Let a writer for the Daily Herald in Delphos, Ohio, take up the story, in a piece in the issue dated 23 April 1896, which said the play was “long forgotten”:

There were two characters in it — one a Captain Zavier and the other the comedy part of Pablo. The captain is a sort of Baron Munchausen, and in telling of his exploits says, “I entered the woods of Colloway, when suddenly from the thick boughs of a cork tree” — Pablo interrupts him with the words, “A chestnut, captain; a chestnut.” “Bah!” replies the captain. “Booby.

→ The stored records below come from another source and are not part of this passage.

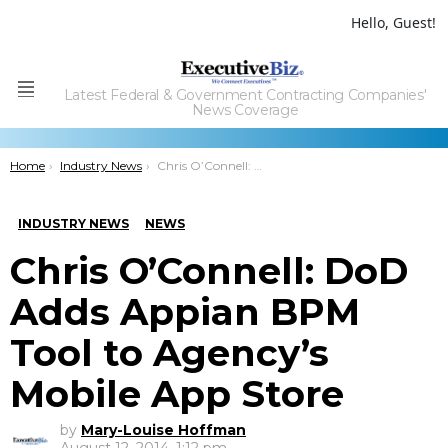
Hello, Guest!
Latest Federal & Government Contracting Companies'
Menu
News Coverage
You are here:
Home
Industry News
Chris O’Connell: DoD Adds Appian BPM Tool to Agency’s Mobile App Store
INDUSTRY NEWS
NEWS
Chris O’Connell: DoD
Adds Appian BPM
Tool to Agency’s
Mobile App Store
by
Mary-Louise Hoffman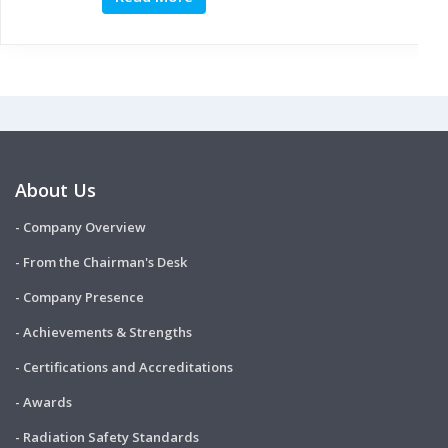
About Us
- Company Overview
- From the Chairman's Desk
- Company Presence
- Achievements & Strengths
- Certifications and Accreditations
- Awards
- Radiation Safety Standards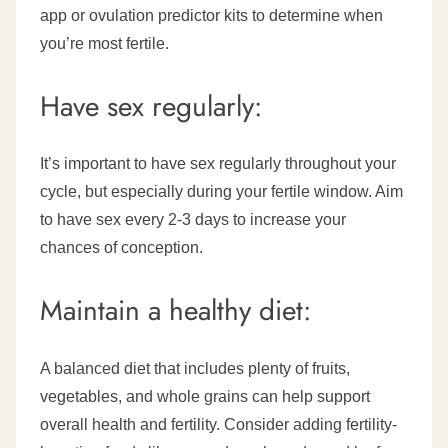
app or ovulation predictor kits to determine when
you’re most fertile.
Have sex regularly:
It’s important to have sex regularly throughout your
cycle, but especially during your fertile window. Aim
to have sex every 2-3 days to increase your
chances of conception.
Maintain a healthy diet:
A balanced diet that includes plenty of fruits,
vegetables, and whole grains can help support
overall health and fertility. Consider adding fertility-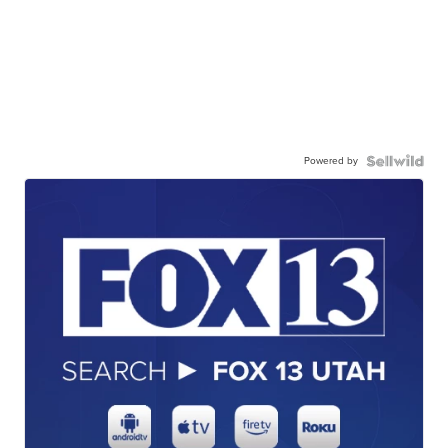
Powered by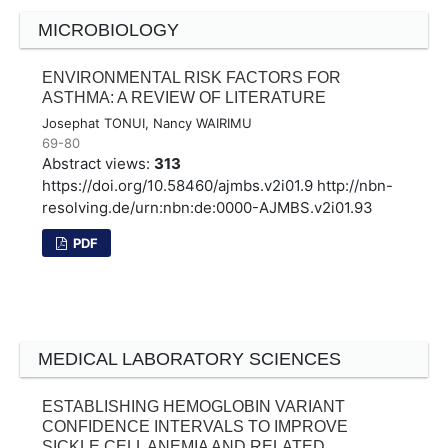
MICROBIOLOGY
ENVIRONMENTAL RISK FACTORS FOR
ASTHMA: A REVIEW OF LITERATURE
Josephat TONUI, Nancy WAIRIMU
69-80
Abstract views:
313
https://doi.org/10.58460/ajmbs.v2i01.9
http://nbn-
resolving.de/urn:nbn:de:0000-AJMBS.v2i01.93
PDF
MEDICAL LABORATORY SCIENCES
ESTABLISHING HEMOGLOBIN VARIANT
CONFIDENCE INTERVALS TO IMPROVE
SICKLE CELL ANEMIA AND RELATED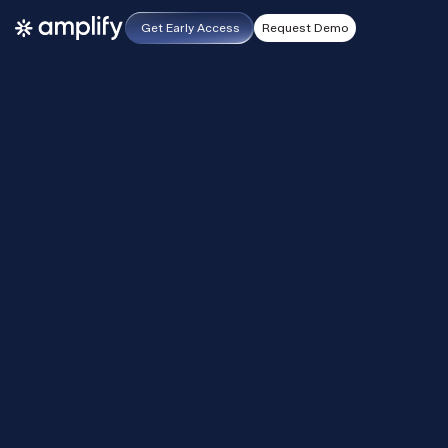
Get Early Access
Request Demo
effective as of 1st September, 2023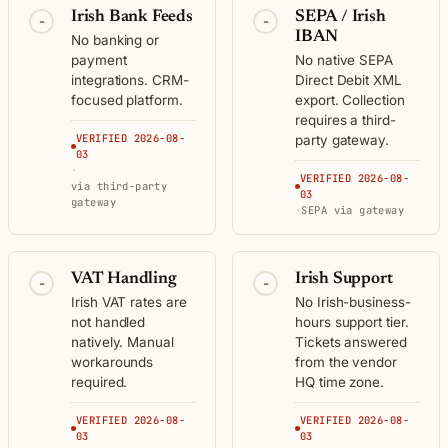
Irish Bank Feeds
SEPA / Irish
-
-
IBAN
No banking or
payment
No native SEPA
integrations. CRM-
Direct Debit XML
focused platform.
export. Collection
requires a third-
VERIFIED 2026-08-
party gateway.
03
·
VERIFIED 2026-08-
via third-party
03
gateway
·
SEPA via gateway
VAT Handling
Irish Support
-
-
Irish VAT rates are
No Irish-business-
not handled
hours support tier.
natively. Manual
Tickets answered
workarounds
from the vendor
required.
HQ time zone.
VERIFIED 2026-08-
VERIFIED 2026-08-
03
03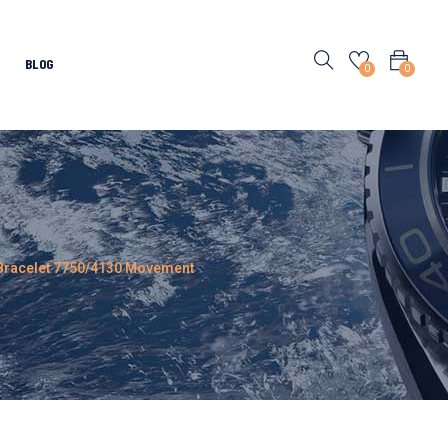
BLOG
0
0
l Bracelet 7750/4130 Movement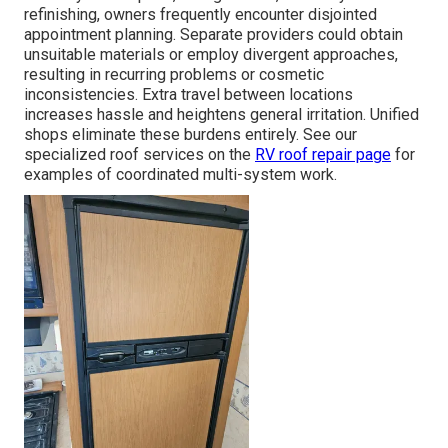
refinishing, owners frequently encounter disjointed
appointment planning. Separate providers could obtain
unsuitable materials or employ divergent approaches,
resulting in recurring problems or cosmetic
inconsistencies. Extra travel between locations
increases hassle and heightens general irritation. Unified
shops eliminate these burdens entirely. See our
specialized roof services on the
RV roof repair page
for
examples of coordinated multi-system work.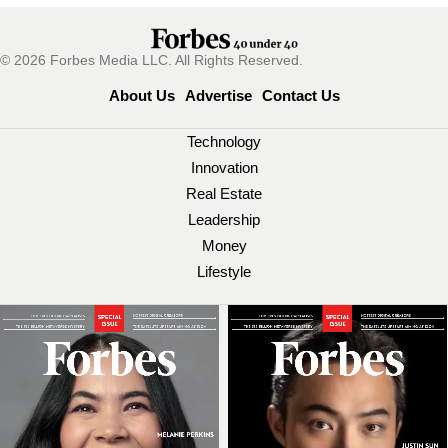
© 2026 Forbes Media LLC. All Rights Reserved.
About Us
Advertise
Contact Us
Technology
Innovation
Real Estate
Leadership
Money
Lifestyle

I say a cork tree.” “A chestnut,” reiterates Pablo. “I should know as well as you, having heard you tell the tale 27 times.”

This sounds reasonable enough as the source, but there are some loose ends. This sense of chestnut, for a joke or story that has become stale and wearisome through constant repetition, isn’t recorded until 1880. Where had it been all that time, if the source was the play? The word in this sense was claimed by British writers in the 1880s to have originally been American, though it became well known in Britain and according to the OED many stories about its supposed origin circulated in 1886-7. But the play was certainly originally British (Dimond was born in Bath and at the time was managing theatres in Bath and Bristol).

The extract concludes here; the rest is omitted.